洗浄されたフィルターを用いて、前記と同様に濾過を実施したところ、単位時間当たりの抜き出し流量の変化傾向も再生前と変わらない状態であり、問題なく濾過を終了することができた。
フィルターハウジングと一部の配管を取り外した後に、反応器の内部表面に洗浄瓶に入ったアセトン約1000mlをかけて、液付着部分にアセトンを十分接触させた。反応器の内部表面には白色の薄膜が被覆された。
その後、洗浄瓶に5%水酸化ナトリウム水溶液約1000mlを入れて、室温にて数時間放置した。その後、充分に水で洗浄して、付着した薄膜などを除去し、乾燥した。
芳香族液晶ポリエステルを薄膜を形成させる有機溶媒を表1に示す。これらを実施例1と同様に実施すれば、フィルターから異物を除去することができる。
<濾過>を終了して解体した精密濾過器の各部品を、ただちに28%に調整した水酸化ナトリウム水溶液約30kgの中に、10時間浸積させた後に、水洗浄した。芳香族液晶ポリエステル液状組成物は高粘度のゲル状になり、一部表面が溶解するものの水洗で完全に除去することはできなかった。また、フィルター表面には濾過残渣が見られた。
<濾過>を終了して解体したフィルターハウジングの各部品を、ただちにアセトン約30kgの中に、10時間浸積させた後に、水洗浄した。
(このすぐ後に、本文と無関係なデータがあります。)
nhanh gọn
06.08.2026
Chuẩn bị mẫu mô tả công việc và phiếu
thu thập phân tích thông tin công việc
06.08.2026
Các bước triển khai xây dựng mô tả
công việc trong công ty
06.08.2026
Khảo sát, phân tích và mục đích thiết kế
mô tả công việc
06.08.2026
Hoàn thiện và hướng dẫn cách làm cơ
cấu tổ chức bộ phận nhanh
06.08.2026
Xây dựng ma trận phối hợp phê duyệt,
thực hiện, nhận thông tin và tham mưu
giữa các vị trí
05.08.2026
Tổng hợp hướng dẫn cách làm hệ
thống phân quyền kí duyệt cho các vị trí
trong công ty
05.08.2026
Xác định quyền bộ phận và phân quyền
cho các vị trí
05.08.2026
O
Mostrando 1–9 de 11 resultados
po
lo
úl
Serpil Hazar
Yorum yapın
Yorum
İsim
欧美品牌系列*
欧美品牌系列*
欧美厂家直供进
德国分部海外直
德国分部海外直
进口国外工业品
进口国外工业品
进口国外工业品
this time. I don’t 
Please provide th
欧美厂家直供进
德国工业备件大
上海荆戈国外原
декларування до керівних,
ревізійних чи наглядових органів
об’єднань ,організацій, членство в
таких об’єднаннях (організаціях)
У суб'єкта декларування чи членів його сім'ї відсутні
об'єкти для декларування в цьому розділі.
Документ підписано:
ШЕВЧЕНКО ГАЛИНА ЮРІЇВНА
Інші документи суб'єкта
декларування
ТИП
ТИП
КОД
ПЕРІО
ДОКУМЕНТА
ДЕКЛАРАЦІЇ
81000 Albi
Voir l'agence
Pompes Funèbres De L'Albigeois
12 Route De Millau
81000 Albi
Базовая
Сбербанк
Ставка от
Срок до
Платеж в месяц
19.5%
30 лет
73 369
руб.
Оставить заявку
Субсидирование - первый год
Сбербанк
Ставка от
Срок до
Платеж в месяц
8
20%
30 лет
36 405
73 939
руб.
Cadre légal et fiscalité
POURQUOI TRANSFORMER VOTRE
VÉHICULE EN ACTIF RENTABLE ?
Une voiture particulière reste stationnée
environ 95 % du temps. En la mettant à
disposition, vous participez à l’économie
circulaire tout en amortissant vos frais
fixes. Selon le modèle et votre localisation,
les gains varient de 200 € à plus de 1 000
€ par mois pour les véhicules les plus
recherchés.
フィルターには一面の薄膜が生成した。フィルターはブラシで綿密に擦り洗いを実施したが、フィルター内部の表面には多くの濾過残渣が見られた。
<濾過>を終了してフィルターおよび配管の一部を取り外した後に、反応器の内部表面に洗浄瓶にてアセトン約1000mlをかけて数時間放置させた後に、水洗浄した。フィルターには一面の薄膜が生成した。薄膜はブラシで綿密に擦り洗いを実施したが、反応器の内部表面には多くの薄膜残渣が見られた。
Claims (5)
- 芳香族液晶ポリエステル含有液状組成物が付着した装置部材と、メタノール、エタノール、イソプロパノール、アセトン、メチルエチルケトン、メチルイソブチルケトン、N‐メチルピロリドン、ジメチルアセトアミド、ジメチルスルホキシドからなる群から選ばれる少なくとも1種の有機溶媒とを、該芳香族液晶ポリエステルを主成分とする薄膜が形成するまでの時間、加熱処理することなく接触させる第一工程、及び形成させた該薄膜にアルカリ金属水酸化物水溶液を5〜24時間接触させて、該装置部材と該薄膜との界面を剥離させる第二工程を含むことを特徴とする芳香族液晶ポリエステル含有液状組成物が付着した装置部材の洗浄方法。
- 第二工程が、加熱処理することなく行われる請求項1に記載の洗浄方法。
- 芳香族液晶ポリエステル含有液状組成物が、ハロゲン置換フェノール化合物(I)100重量部に対し、芳香族液晶ポリエステル0.5〜100重量部を含有する組成物である請求項3に記載の洗浄方法。
- 装置部材が、フィルター及び/又は容器である請求項1〜4のいずれかに記載の洗浄方法。